Pre-processing_step1_convert_fcs_to_csv.ipynb
: Import the original flow cytometry .fcs files and export .csv files. This script looks for a folder containing .fcs files, and in the same location, an .xls file with a list of sample labels corresponding to the .fcs files. It exports a single .csv file with the data from all .fcs files in the specified folder. FCS file import and sample labeling is slow, and can take multiple days for some datasets. To use this file, you must update paths and folder names.

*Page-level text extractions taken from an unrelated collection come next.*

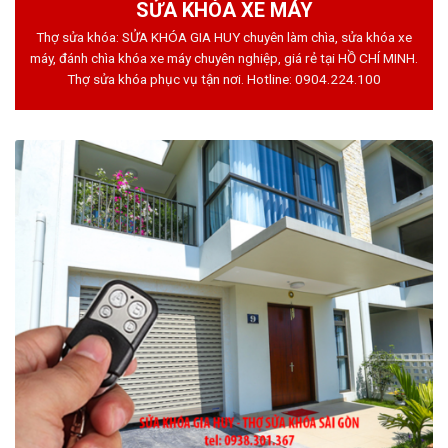
SỬA KHÓA XE MÁY
Thợ sửa khóa: SỬA KHÓA GIA HUY chuyên làm chìa, sửa khóa xe
máy, đánh chìa khóa xe máy chuyên nghiệp, giá rẻ tại HỒ CHÍ MINH.
Thợ sửa khóa phục vụ tận nơi. Hotline:
0904.224.100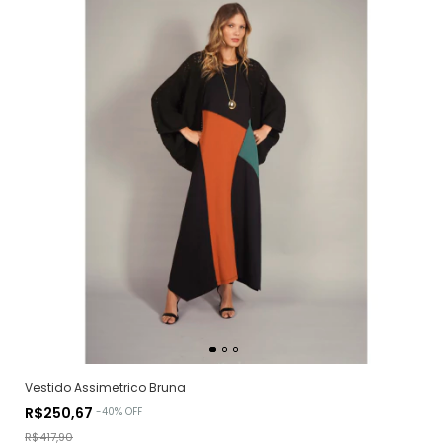
Vestido Assimetrico Bruna
R$250,67
-
40
%
OFF
R$417,90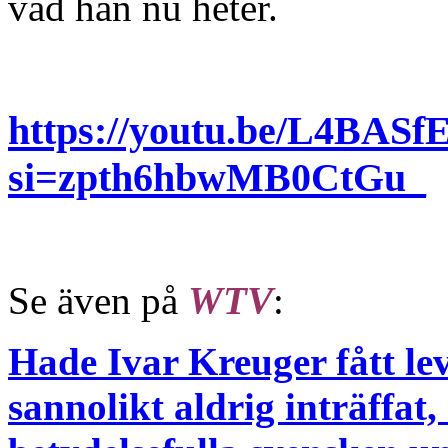
vad han nu heter.
https://youtu.be/L4BAS
si=zpth6hbwMB0CtGu_
Se även på
WTV
:
Hade Ivar Kreuger fått le
sannolikt aldrig inträffat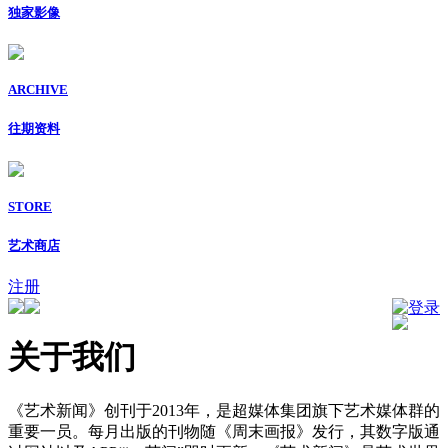
独家影像
ARCHIVE
往期资料
STORE
艺术商店
注册
登录
关于我们
《艺术新闻》创刊于2013年，是超媒体集团旗下艺术媒体群的
重要一员。每月出版的刊物随《周末画报》发行，其数字版通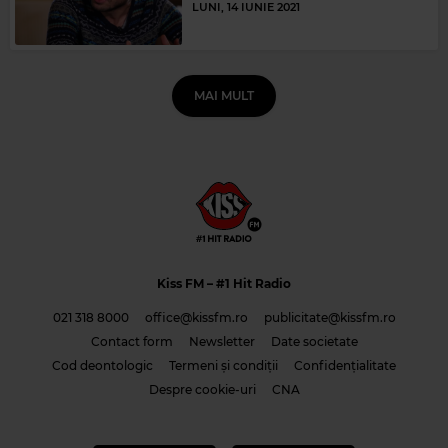
LUNI, 14 IUNIE 2021
MAI MULT
Kiss FM
– #1 Hit Radio
021 318 8000
office@kissfm.ro
publicitate@kissfm.ro
Contact form
Newsletter
Date societate
Cod deontologic
Termeni și condiții
Confidențialitate
Despre cookie-uri
CNA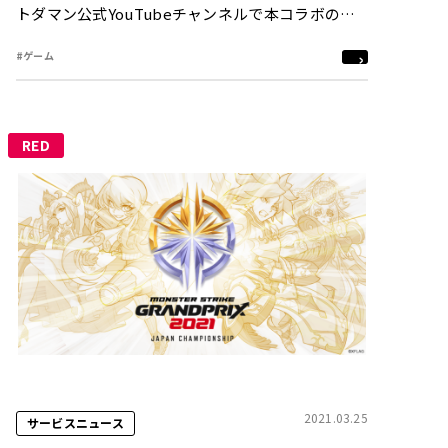
トダマン公式YouTubeチャンネルで本コラボの全
貌を公開〜
#ゲーム
RED
2021.03.25
サービスニュース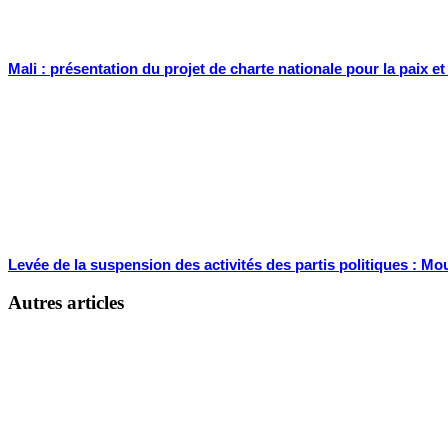
Mali : présentation du projet de charte nationale pour la paix et 
Levée de la suspension des activités des partis politiques : Mou
Autres articles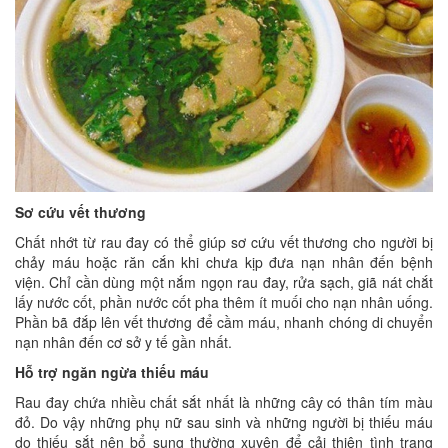
Sơ cứu vết thương
Chất nhớt từ rau đay có thể giúp sơ cứu vết thương cho người bị
chảy máu hoặc răn cắn khi chưa kịp đưa nạn nhân đến bệnh
viện. Chỉ cần dùng một nắm ngọn rau đay, rửa sạch, giã nát chắt
lấy nước cốt, phần nước cốt pha thêm ít muối cho nạn nhân uống.
Phần bã đắp lên vết thương để cầm máu, nhanh chóng di chuyển
nạn nhân đến cơ sở y tế gần nhất.
Hỗ trợ ngăn ngừa thiếu máu
Rau đay chứa nhiều chất sắt nhất là những cây có thân tím màu
đỏ. Do vậy những phụ nữ sau sinh và những người bị thiếu máu
do thiếu sắt nên bổ sung thường xuyên để cải thiện tình trạng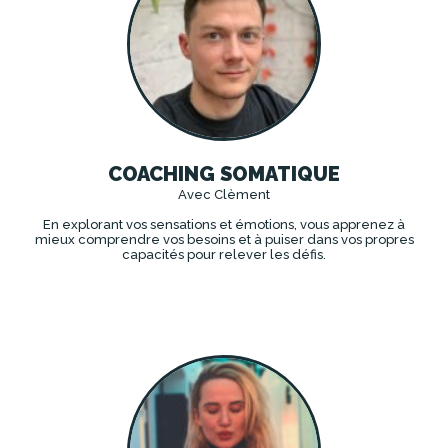
COACHING SOMATIQUE
Avec Clèment
En explorant vos sensations et émotions, vous apprenez à
mieux comprendre vos besoins et à puiser dans vos propres
capacités pour relever les défis.
DÉCOUVRIR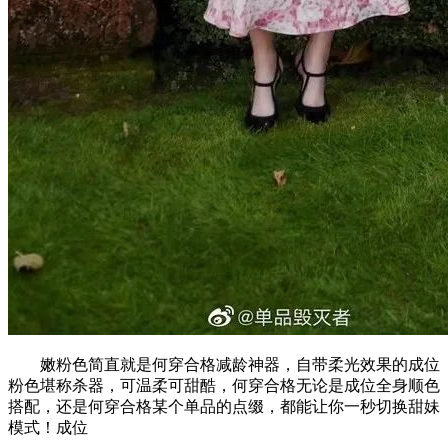
嫩粉色简直就是何穿合格减龄神器，自带柔光效果的成位
粉色堪称杀器，可温柔可甜酷，何穿合格无论是成位全身顺色
搭配，还是何穿合格某个单品的点缀，都能让你一秒切换甜妹
模式！成位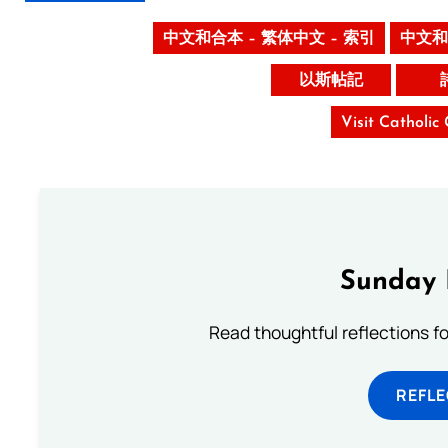
中文和合本 – 繁体中文 – 索引
中文和
以斯帖記
Visit Catholic
Sunday 
Read thoughtful reflections f
REFL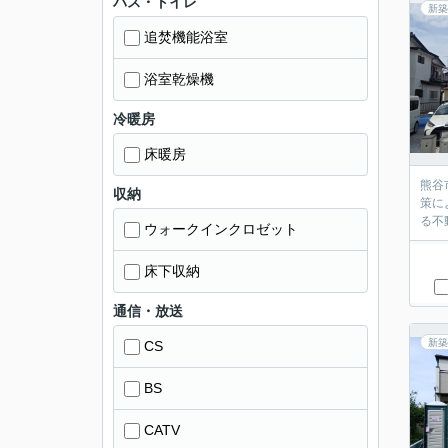
バス・トイレ
新築
追焚機能浴室
浴室乾燥機
冷暖房
床暖房
熊谷
収納
策に
る不
ウォークインクロゼット
床下収納
通信・放送
新築
CS
BS
CATV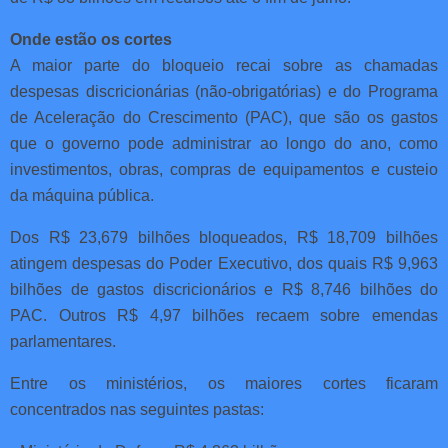
Onde estão os cortes
A maior parte do bloqueio recai sobre as chamadas
despesas discricionárias (não-obrigatórias) e do Programa
de Aceleração do Crescimento (PAC), que são os gastos
que o governo pode administrar ao longo do ano, como
investimentos, obras, compras de equipamentos e custeio
da máquina pública.
Dos R$ 23,679 bilhões bloqueados, R$ 18,709 bilhões
atingem despesas do Poder Executivo, dos quais R$ 9,963
bilhões de gastos discricionários e R$ 8,746 bilhões do
PAC. Outros R$ 4,97 bilhões recaem sobre emendas
parlamentares.
Entre os ministérios, os maiores cortes ficaram
concentrados nas seguintes pastas: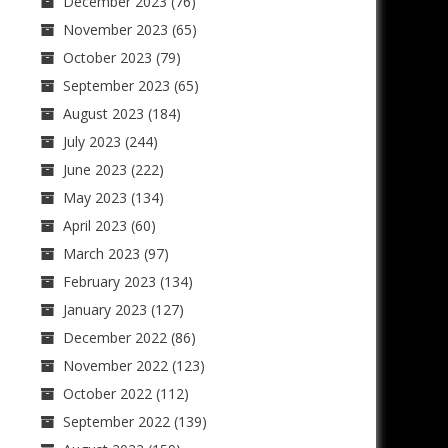
December 2023
(76)
November 2023
(65)
October 2023
(79)
September 2023
(65)
August 2023
(184)
July 2023
(244)
June 2023
(222)
May 2023
(134)
April 2023
(60)
March 2023
(97)
February 2023
(134)
January 2023
(127)
December 2022
(86)
November 2022
(123)
October 2022
(112)
September 2022
(139)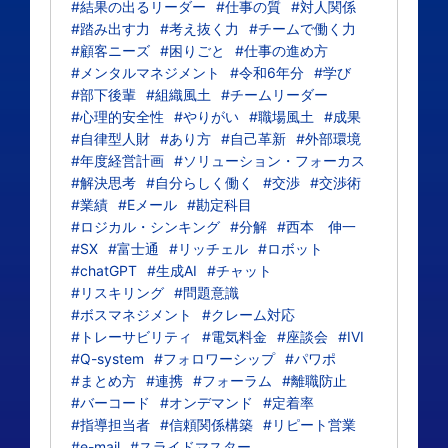
#結果の出るリーダー
#仕事の質
#対人関係
#踏み出す力
#考え抜く力
#チームで働く力
#顧客ニーズ
#困りごと
#仕事の進め方
#メンタルマネジメント
#令和6年分
#学び
#部下後輩
#組織風土
#チームリーダー
#心理的安全性
#やりがい
#職場風土
#成果
#自律型人財
#あり方
#自己革新
#外部環境
#年度経営計画
#ソリューション・フォーカス
#解決思考
#自分らしく働く
#交渉
#交渉術
#業績
#Eメール
#勘定科目
#ロジカル・シンキング
#分解
#西本 伸一
#SX
#富士通
#リッチェル
#ロボット
#chatGPT
#生成AI
#チャット
#リスキリング
#問題意識
#ボスマネジメント
#クレーム対応
#トレーサビリティ
#電気料金
#座談会
#IVI
#Q-system
#フォロワーシップ
#パワポ
#まとめ方
#連携
#フォーラム
#離職防止
#バーコード
#オンデマンド
#定着率
#指導担当者
#信頼関係構築
#リピート営業
#e-mail
#スライドマスター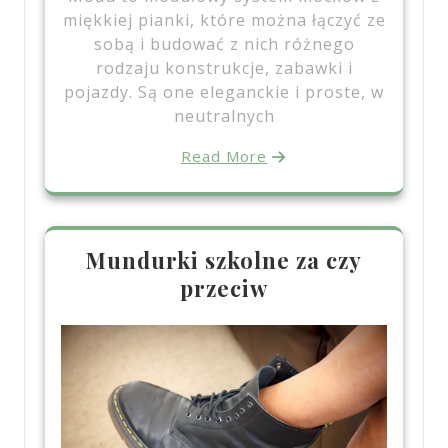
miękkiej pianki, które można łączyć ze
sobą i budować z nich różnego
rodzaju konstrukcje, zabawki i
pojazdy. Są one eleganckie i proste, w
neutralnych
Read More
Mundurki szkolne za czy
przeciw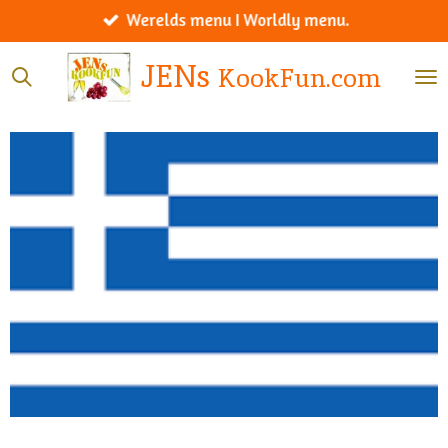
Werelds menu I Worldly menu.
Ga
direct
JENs
KookFun.com
naar
de
hoofdinhoud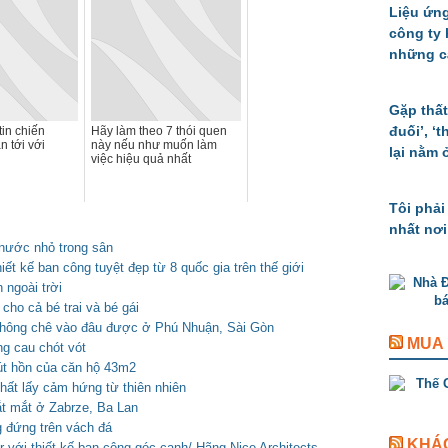
Liệu ứng
công ty
những c
Gặp thất
đuối’, ‘
in chiến
Hãy làm theo 7 thói quen
n tới với
này nếu như muốn làm
lại nằm 
việc hiệu quả nhất
Tôi phải
nhất nơi
nước nhỏ trong sân
 kế ban công tuyệt đẹp từ 8 quốc gia trên thế giới
 ngoài trời
 cho cả bé trai và bé gái
không chê vào đâu được ở Phú Nhuận, Sài Gòn
MUA
ng cau chót vót
 hút hồn của căn hộ 43m2
hất lấy cảm hứng từ thiên nhiên
bắt mắt ở Zabrze, Ba Lan
g đứng trên vách đá
KHÁ
 với thiết kế ban công góc cạnh/ Hãng Nice Architects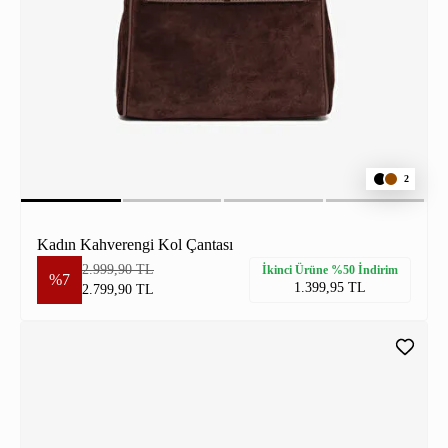
2
Kadın Kahverengi Kol Çantası
2.999,90 TL
İkinci Ürüne %50 İndirim
%7
1.399,95 TL
2.799,90 TL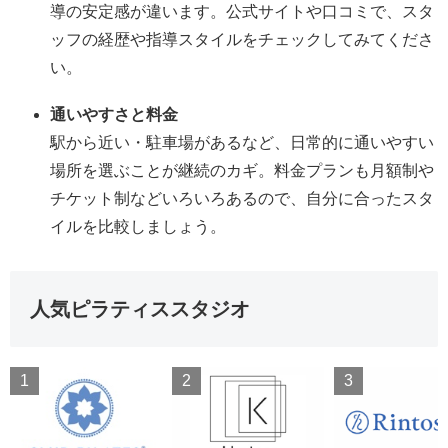
導の安定感が違います。公式サイトや口コミで、スタ
ッフの経歴や指導スタイルをチェックしてみてくださ
い。
通いやすさと料金
駅から近い・駐車場があるなど、日常的に通いやすい
場所を選ぶことが継続のカギ。料金プランも月額制や
チケット制などいろいろあるので、自分に合ったスタ
イルを比較しましょう。
人気ピラティススタジオ
1
2
3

Pre-processing_step2_combine_csvs_for_each_experiment.ipynb
: Combine flow cytometry data from multiple .csv files (if applicable), add a column specifying the date the data were collected, and fix errors in sample labeling() if applicable). The date is either scraped from the filename or mapped from an excel file.
Processing
These notebooks export files to the ProcessedData folders only. The name of each Processing notebook file is 'Processing', follwed by the name of the folder that it exports data files and figures to.